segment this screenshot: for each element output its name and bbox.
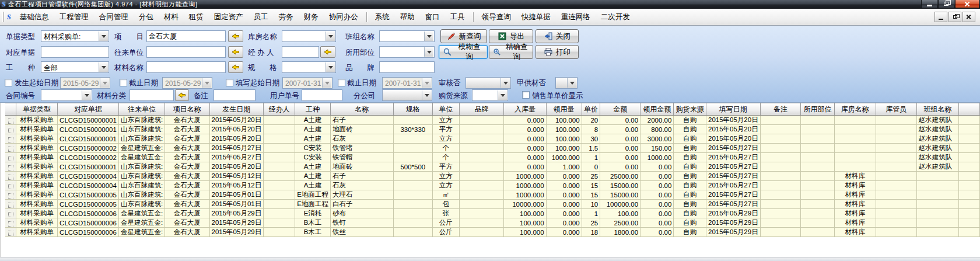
export-button[interactable]: 导出	[489, 29, 533, 43]
table-cell[interactable]: CLCGD150000005	[58, 200, 119, 209]
table-cell[interactable]: 25	[582, 172, 600, 181]
project-picker-button[interactable]	[228, 30, 243, 42]
table-cell[interactable]: 自购	[674, 200, 706, 209]
table-cell[interactable]: 18	[582, 228, 600, 237]
table-cell[interactable]: CLCGD150000004	[58, 181, 119, 190]
table-cell[interactable]: 材料采购单	[16, 162, 58, 172]
doc-type-select[interactable]: 材料采购单:	[41, 30, 109, 42]
table-cell[interactable]: 0.000	[546, 218, 582, 228]
table-cell[interactable]: 自购	[674, 125, 706, 134]
table-cell[interactable]: 2015年05月01日	[209, 190, 264, 200]
table-cell[interactable]: 0.00	[600, 116, 640, 125]
table-cell[interactable]	[916, 218, 959, 228]
table-cell[interactable]	[459, 190, 504, 200]
table-cell[interactable]: E消耗	[295, 209, 331, 218]
table-cell[interactable]: 公斤	[433, 218, 460, 228]
table-row[interactable]: 材料采购单CLCGD150000006金星建筑五金:金石大厦2015年05月29…	[5, 228, 980, 237]
chevron-down-icon[interactable]	[202, 78, 211, 88]
table-cell[interactable]: 0.00	[640, 172, 674, 181]
column-header[interactable]: 单据类型	[16, 103, 58, 116]
occur-end-date[interactable]: 2015-05-29	[162, 77, 212, 89]
table-cell[interactable]: 0.000	[546, 209, 582, 218]
table-cell[interactable]: 赵水建筑队	[916, 116, 959, 125]
table-cell[interactable]	[264, 162, 295, 172]
close-form-button[interactable]: 关闭	[536, 29, 579, 43]
table-row[interactable]: 材料采购单CLCGD150000005山东百脉建筑:金石大厦2015年05月01…	[5, 200, 980, 209]
table-cell[interactable]: 材料库	[834, 228, 876, 237]
table-cell[interactable]	[760, 218, 801, 228]
remark-input[interactable]	[214, 89, 256, 101]
table-cell[interactable]: 材料采购单	[16, 218, 58, 228]
table-cell[interactable]	[459, 172, 504, 181]
table-cell[interactable]: 材料采购单	[16, 116, 58, 125]
table-cell[interactable]: 2015年05月29日	[706, 228, 761, 237]
table-cell[interactable]: 0.00	[640, 190, 674, 200]
table-cell[interactable]: 0.00	[640, 181, 674, 190]
table-cell[interactable]	[959, 162, 980, 172]
table-cell[interactable]: 立方	[433, 172, 460, 181]
handler-picker-button[interactable]	[320, 46, 335, 58]
table-cell[interactable]: 2015年05月20日	[209, 116, 264, 125]
table-cell[interactable]: 赵水建筑队	[916, 144, 959, 153]
table-cell[interactable]: 金星建筑五金:	[118, 218, 164, 228]
table-cell[interactable]: 2000.00	[640, 116, 674, 125]
table-row[interactable]: 材料采购单CLCGD150000001山东百脉建筑:金石大厦2015年05月20…	[5, 116, 980, 125]
table-cell[interactable]: 大理石	[330, 190, 393, 200]
table-cell[interactable]: 自购	[674, 153, 706, 162]
table-cell[interactable]	[459, 153, 504, 162]
menu-item[interactable]: 重连网络	[556, 10, 596, 25]
table-cell[interactable]: 石灰	[330, 134, 393, 144]
column-header[interactable]: 金额	[600, 103, 640, 116]
table-cell[interactable]: 山东百脉建筑:	[118, 125, 164, 134]
table-cell[interactable]	[834, 134, 876, 144]
table-cell[interactable]: 材料库	[834, 200, 876, 209]
table-cell[interactable]: 砂布	[330, 209, 393, 218]
table-cell[interactable]: 金石大厦	[165, 134, 209, 144]
table-cell[interactable]	[959, 181, 980, 190]
table-cell[interactable]	[760, 172, 801, 181]
table-cell[interactable]: 0.00	[600, 144, 640, 153]
table-cell[interactable]: 公斤	[433, 228, 460, 237]
handler-input[interactable]	[282, 46, 319, 58]
table-cell[interactable]: 地面砖	[330, 162, 393, 172]
table-cell[interactable]: E地面工程	[295, 190, 331, 200]
menu-item[interactable]: 财务	[299, 10, 324, 25]
table-cell[interactable]	[459, 200, 504, 209]
table-cell[interactable]: 铁钉	[330, 218, 393, 228]
close-button[interactable]	[955, 0, 979, 8]
table-cell[interactable]: A土建	[295, 125, 331, 134]
table-row[interactable]: 材料采购单CLCGD150000004山东百脉建筑:金石大厦2015年05月12…	[5, 181, 980, 190]
table-cell[interactable]: 自购	[674, 116, 706, 125]
table-cell[interactable]: 铁管帽	[330, 153, 393, 162]
table-cell[interactable]: 2015年05月27日	[209, 153, 264, 162]
table-cell[interactable]	[459, 144, 504, 153]
table-cell[interactable]: 150.00	[640, 144, 674, 153]
table-cell[interactable]: 3000.00	[640, 134, 674, 144]
table-cell[interactable]: CLCGD150000006	[58, 209, 119, 218]
table-cell[interactable]: 山东百脉建筑:	[118, 162, 164, 172]
table-cell[interactable]	[959, 116, 980, 125]
table-cell[interactable]	[760, 125, 801, 134]
table-cell[interactable]	[393, 228, 432, 237]
menu-item[interactable]: 租赁	[184, 10, 209, 25]
table-cell[interactable]: 1	[582, 209, 600, 218]
table-cell[interactable]: 金星建筑五金:	[118, 209, 164, 218]
table-cell[interactable]	[760, 116, 801, 125]
table-cell[interactable]	[459, 125, 504, 134]
table-cell[interactable]	[760, 228, 801, 237]
chevron-down-icon[interactable]	[100, 78, 109, 88]
table-cell[interactable]: 0.00	[600, 125, 640, 134]
row-selector[interactable]	[5, 200, 16, 209]
table-cell[interactable]: 0.00	[600, 134, 640, 144]
table-cell[interactable]: C安装	[295, 144, 331, 153]
table-cell[interactable]: CLCGD150000006	[58, 218, 119, 228]
exact-query-button[interactable]: 精确查询	[489, 45, 533, 59]
table-cell[interactable]: 100.000	[504, 209, 546, 218]
table-cell[interactable]	[264, 181, 295, 190]
restore-button[interactable]	[938, 0, 954, 8]
table-cell[interactable]: 1800.00	[600, 228, 640, 237]
table-cell[interactable]: 金石大厦	[165, 116, 209, 125]
table-cell[interactable]: 100.00	[600, 209, 640, 218]
table-cell[interactable]	[264, 116, 295, 125]
table-cell[interactable]: 10000.000	[504, 200, 546, 209]
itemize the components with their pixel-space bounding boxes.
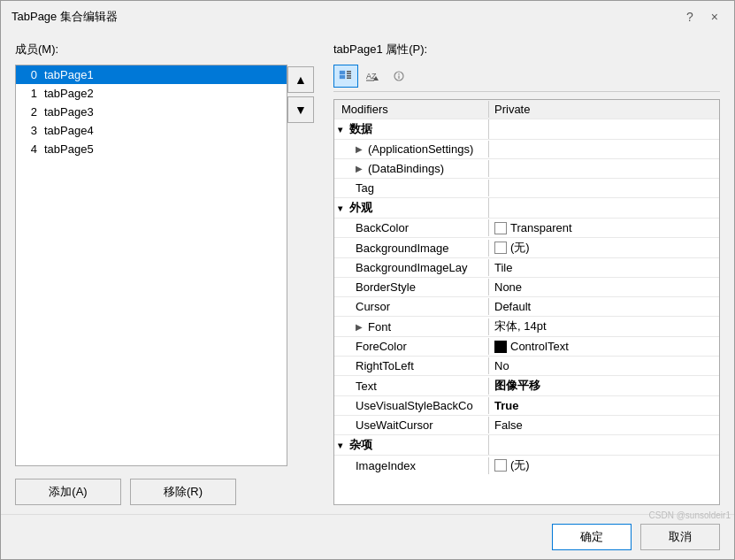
prop-row[interactable]: ▾杂项 [334, 435, 719, 456]
section-chevron-icon: ▾ [338, 125, 342, 134]
confirm-button[interactable]: 确定 [552, 524, 632, 550]
prop-value: None [489, 279, 719, 295]
color-swatch [494, 242, 507, 254]
svg-rect-0 [340, 71, 345, 74]
list-and-arrows: 0tabPage11tabPage22tabPage33tabPage44tab… [15, 65, 316, 466]
move-down-button[interactable]: ▼ [287, 96, 314, 123]
prop-row[interactable]: UseWaitCursor False [334, 416, 719, 435]
prop-row[interactable]: ▶(ApplicationSettings) [334, 140, 719, 159]
categorized-view-button[interactable] [333, 65, 358, 88]
prop-row[interactable]: RightToLeft No [334, 357, 719, 376]
members-list[interactable]: 0tabPage11tabPage22tabPage33tabPage44tab… [15, 65, 287, 466]
prop-value: 宋体, 14pt [489, 317, 719, 336]
prop-row[interactable]: BorderStyle None [334, 278, 719, 297]
section-header-name: ▾外观 [334, 198, 489, 218]
list-item[interactable]: 1tabPage2 [16, 84, 287, 103]
prop-name: ▶(DataBindings) [334, 160, 489, 177]
svg-rect-2 [347, 71, 351, 73]
prop-value: Private [489, 101, 719, 118]
prop-name: BackColor [334, 219, 489, 236]
expand-arrow-icon[interactable]: ▶ [356, 164, 363, 173]
prop-value [489, 148, 719, 151]
prop-row[interactable]: BackColor Transparent [334, 219, 719, 238]
section-chevron-icon: ▾ [338, 203, 342, 213]
title-bar: TabPage 集合编辑器 ? × [1, 1, 734, 33]
prop-name: ForeColor [334, 338, 489, 355]
svg-rect-4 [347, 75, 351, 77]
list-item-name: tabPage2 [44, 87, 94, 100]
title-bar-controls: ? × [681, 8, 724, 26]
left-panel: 成员(M): 0tabPage11tabPage22tabPage33tabPa… [15, 42, 316, 505]
prop-value: (无) [489, 456, 719, 475]
move-up-button[interactable]: ▲ [287, 66, 314, 93]
list-item-index: 4 [21, 142, 37, 156]
prop-row[interactable]: ▾外观 [334, 198, 719, 219]
properties-table: Modifiers Private ▾数据 ▶(ApplicationSetti… [333, 99, 720, 505]
prop-name: Cursor [334, 298, 489, 315]
prop-value: 图像平移 [489, 376, 719, 395]
members-label: 成员(M): [15, 42, 316, 58]
prop-row[interactable]: Cursor Default [334, 297, 719, 317]
list-item[interactable]: 0tabPage1 [16, 65, 287, 84]
list-item-index: 3 [21, 124, 37, 137]
prop-row[interactable]: ▾数据 [334, 119, 719, 140]
expand-arrow-icon[interactable]: ▶ [356, 322, 363, 332]
reorder-buttons: ▲ ▼ [287, 65, 316, 466]
prop-row[interactable]: ▶(DataBindings) [334, 159, 719, 179]
prop-row[interactable]: BackgroundImage (无) [334, 238, 719, 258]
properties-label: tabPage1 属性(P): [333, 42, 720, 58]
prop-value: ControlText [489, 338, 719, 355]
prop-name: Modifiers [334, 101, 489, 118]
prop-name: BackgroundImageLay [334, 259, 489, 276]
prop-name: ImageIndex [334, 457, 489, 474]
help-button[interactable]: ? [681, 8, 699, 26]
remove-button[interactable]: 移除(R) [130, 479, 236, 505]
svg-rect-3 [347, 73, 351, 75]
prop-name: BackgroundImage [334, 240, 489, 257]
property-pages-button[interactable] [387, 65, 411, 88]
prop-value [489, 187, 719, 190]
prop-row[interactable]: ▶Font 宋体, 14pt [334, 317, 719, 337]
prop-value [489, 167, 719, 171]
prop-name: ▶Font [334, 318, 489, 335]
list-item-name: tabPage1 [44, 68, 94, 81]
prop-row[interactable]: BackgroundImageLay Tile [334, 258, 719, 278]
close-button[interactable]: × [706, 8, 724, 26]
list-item-name: tabPage5 [44, 142, 94, 156]
list-item-index: 1 [21, 87, 37, 100]
alphabetical-view-button[interactable]: AZ [360, 65, 385, 88]
dialog-footer: 确定 取消 [1, 514, 734, 559]
expand-arrow-icon[interactable]: ▶ [356, 144, 363, 154]
color-swatch [494, 459, 507, 472]
right-panel: tabPage1 属性(P): AZ [333, 42, 720, 505]
list-item[interactable]: 3tabPage4 [16, 121, 287, 140]
section-header-name: ▾数据 [334, 119, 489, 139]
color-swatch [494, 222, 507, 234]
list-item[interactable]: 2tabPage3 [16, 103, 287, 121]
prop-row[interactable]: Text 图像平移 [334, 376, 719, 396]
prop-name: RightToLeft [334, 357, 489, 374]
prop-row[interactable]: Modifiers Private [334, 100, 719, 119]
prop-row[interactable]: ForeColor ControlText [334, 337, 719, 357]
section-chevron-icon: ▾ [338, 441, 342, 450]
section-header-name: ▾杂项 [334, 435, 489, 455]
prop-value: Tile [489, 259, 719, 276]
svg-rect-5 [347, 78, 351, 80]
section-header-value [489, 443, 719, 447]
list-item-name: tabPage3 [44, 105, 94, 119]
add-button[interactable]: 添加(A) [15, 479, 121, 505]
color-swatch [494, 341, 507, 353]
list-item-index: 0 [21, 68, 37, 81]
svg-rect-1 [340, 75, 345, 79]
prop-value: (无) [489, 238, 719, 257]
list-item[interactable]: 4tabPage5 [16, 140, 287, 158]
prop-row[interactable]: ImageIndex (无) [334, 456, 719, 475]
cancel-button[interactable]: 取消 [640, 524, 720, 550]
prop-row[interactable]: UseVisualStyleBackCo True [334, 396, 719, 416]
prop-name: BorderStyle [334, 279, 489, 295]
prop-row[interactable]: Tag [334, 179, 719, 198]
properties-toolbar: AZ [333, 65, 720, 92]
list-item-name: tabPage4 [44, 124, 94, 137]
prop-name: Tag [334, 180, 489, 196]
prop-value: No [489, 357, 719, 374]
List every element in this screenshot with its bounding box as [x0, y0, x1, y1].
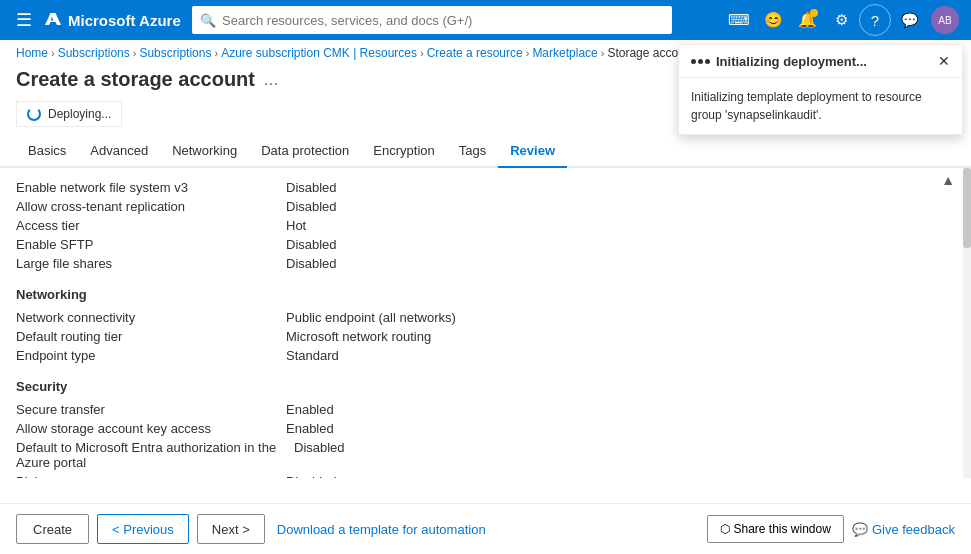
- detail-value-sftp: Disabled: [286, 237, 337, 252]
- section-security: Security Secure transfer Enabled Allow s…: [16, 379, 947, 478]
- nav-icons: ⌨ 😊 🔔 ⚙ ? 💬 AB: [723, 4, 959, 36]
- notif-dots: [691, 59, 710, 64]
- detail-label-entra-auth: Default to Microsoft Entra authorization…: [16, 440, 286, 470]
- notification-badge: [810, 9, 818, 17]
- detail-value-key-access: Enabled: [286, 421, 334, 436]
- breadcrumb-sep-4: ›: [420, 47, 424, 59]
- notif-dot-2: [698, 59, 703, 64]
- detail-row-entra-auth: Default to Microsoft Entra authorization…: [16, 438, 947, 472]
- detail-value-nfs: Disabled: [286, 180, 337, 195]
- detail-row-large-files: Large file shares Disabled: [16, 254, 947, 273]
- detail-value-access-tier: Hot: [286, 218, 306, 233]
- detail-label-nfs: Enable network file system v3: [16, 180, 286, 195]
- logo-text: Microsoft Azure: [68, 12, 181, 29]
- security-header: Security: [16, 379, 947, 394]
- breadcrumb-sep-5: ›: [526, 47, 530, 59]
- tab-tags[interactable]: Tags: [447, 135, 498, 168]
- deploy-label: Deploying...: [48, 107, 111, 121]
- breadcrumb-home[interactable]: Home: [16, 46, 48, 60]
- notif-body-text: Initializing template deployment to reso…: [691, 90, 922, 122]
- networking-header: Networking: [16, 287, 947, 302]
- detail-value-endpoint-type: Standard: [286, 348, 339, 363]
- detail-value-blob-access: Disabled: [286, 474, 337, 478]
- breadcrumb-sep-3: ›: [214, 47, 218, 59]
- detail-label-access-tier: Access tier: [16, 218, 286, 233]
- azure-logo-icon: [44, 11, 62, 29]
- detail-row-secure-transfer: Secure transfer Enabled: [16, 400, 947, 419]
- breadcrumb-create-resource[interactable]: Create a resource: [427, 46, 523, 60]
- deploy-spinner: [27, 107, 41, 121]
- page-more-button[interactable]: …: [263, 71, 279, 89]
- notif-dot-1: [691, 59, 696, 64]
- breadcrumb-sep-6: ›: [601, 47, 605, 59]
- search-input[interactable]: [222, 13, 664, 28]
- scrollbar-track[interactable]: [963, 168, 971, 478]
- detail-value-cross-tenant: Disabled: [286, 199, 337, 214]
- hamburger-button[interactable]: ☰: [12, 9, 36, 31]
- detail-row-routing-tier: Default routing tier Microsoft network r…: [16, 327, 947, 346]
- notif-title-row: Initializing deployment...: [691, 54, 867, 69]
- detail-label-large-files: Large file shares: [16, 256, 286, 271]
- notif-title: Initializing deployment...: [716, 54, 867, 69]
- main-content: Enable network file system v3 Disabled A…: [0, 168, 971, 478]
- collapse-button[interactable]: ▲: [941, 172, 955, 188]
- tab-basics[interactable]: Basics: [16, 135, 78, 168]
- notif-dot-3: [705, 59, 710, 64]
- detail-row-cross-tenant: Allow cross-tenant replication Disabled: [16, 197, 947, 216]
- detail-row-nfs: Enable network file system v3 Disabled: [16, 178, 947, 197]
- detail-row-connectivity: Network connectivity Public endpoint (al…: [16, 308, 947, 327]
- detail-row-blob-access: Blob anonymous access Disabled: [16, 472, 947, 478]
- section-advanced: Enable network file system v3 Disabled A…: [16, 178, 947, 273]
- tab-data-protection[interactable]: Data protection: [249, 135, 361, 168]
- detail-label-endpoint-type: Endpoint type: [16, 348, 286, 363]
- search-icon: 🔍: [200, 13, 216, 28]
- top-nav: ☰ Microsoft Azure 🔍 ⌨ 😊 🔔 ⚙ ? 💬 AB: [0, 0, 971, 40]
- detail-label-connectivity: Network connectivity: [16, 310, 286, 325]
- detail-label-secure-transfer: Secure transfer: [16, 402, 286, 417]
- detail-label-blob-access: Blob anonymous access: [16, 474, 286, 478]
- breadcrumb-subscriptions-1[interactable]: Subscriptions: [58, 46, 130, 60]
- breadcrumb-sep-2: ›: [133, 47, 137, 59]
- help-button[interactable]: ?: [859, 4, 891, 36]
- breadcrumb-cmk[interactable]: Azure subscription CMK | Resources: [221, 46, 417, 60]
- scrollbar-thumb[interactable]: [963, 168, 971, 248]
- detail-label-sftp: Enable SFTP: [16, 237, 286, 252]
- section-networking: Networking Network connectivity Public e…: [16, 287, 947, 365]
- detail-value-large-files: Disabled: [286, 256, 337, 271]
- settings-button[interactable]: ⚙: [825, 4, 857, 36]
- detail-value-routing-tier: Microsoft network routing: [286, 329, 431, 344]
- notif-body: Initializing template deployment to reso…: [679, 78, 962, 134]
- search-box[interactable]: 🔍: [192, 6, 672, 34]
- detail-label-routing-tier: Default routing tier: [16, 329, 286, 344]
- detail-label-cross-tenant: Allow cross-tenant replication: [16, 199, 286, 214]
- notification-popup: Initializing deployment... ✕ Initializin…: [678, 44, 963, 135]
- tab-encryption[interactable]: Encryption: [361, 135, 446, 168]
- detail-row-sftp: Enable SFTP Disabled: [16, 235, 947, 254]
- page-title: Create a storage account: [16, 68, 255, 91]
- notif-header: Initializing deployment... ✕: [679, 45, 962, 78]
- detail-row-endpoint-type: Endpoint type Standard: [16, 346, 947, 365]
- detail-value-secure-transfer: Enabled: [286, 402, 334, 417]
- detail-value-entra-auth: Disabled: [294, 440, 345, 470]
- feedback-button[interactable]: 😊: [757, 4, 789, 36]
- breadcrumb-marketplace[interactable]: Marketplace: [532, 46, 597, 60]
- breadcrumb-sep-1: ›: [51, 47, 55, 59]
- tab-review[interactable]: Review: [498, 135, 567, 168]
- azure-logo: Microsoft Azure: [44, 11, 184, 29]
- avatar[interactable]: AB: [931, 6, 959, 34]
- tab-advanced[interactable]: Advanced: [78, 135, 160, 168]
- detail-value-connectivity: Public endpoint (all networks): [286, 310, 456, 325]
- tab-networking[interactable]: Networking: [160, 135, 249, 168]
- tabs-bar: Basics Advanced Networking Data protecti…: [0, 135, 971, 168]
- detail-label-key-access: Allow storage account key access: [16, 421, 286, 436]
- detail-row-access-tier: Access tier Hot: [16, 216, 947, 235]
- notification-button[interactable]: 🔔: [791, 4, 823, 36]
- cloud-shell-button[interactable]: ⌨: [723, 4, 755, 36]
- deploying-bar: Deploying...: [16, 101, 122, 127]
- support-button[interactable]: 💬: [893, 4, 925, 36]
- notif-close-button[interactable]: ✕: [938, 53, 950, 69]
- detail-row-key-access: Allow storage account key access Enabled: [16, 419, 947, 438]
- breadcrumb-subscriptions-2[interactable]: Subscriptions: [139, 46, 211, 60]
- content-scroll[interactable]: Enable network file system v3 Disabled A…: [0, 168, 963, 478]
######
* **Activity**: Gather all lines from the records above in which "anonymous" appears.

* **Solution to the exercise**:
- detail-row-blob-access: Blob anonymous access Disabled: [16, 472, 947, 478]
- detail-label-blob-access: Blob anonymous access: [16, 474, 286, 478]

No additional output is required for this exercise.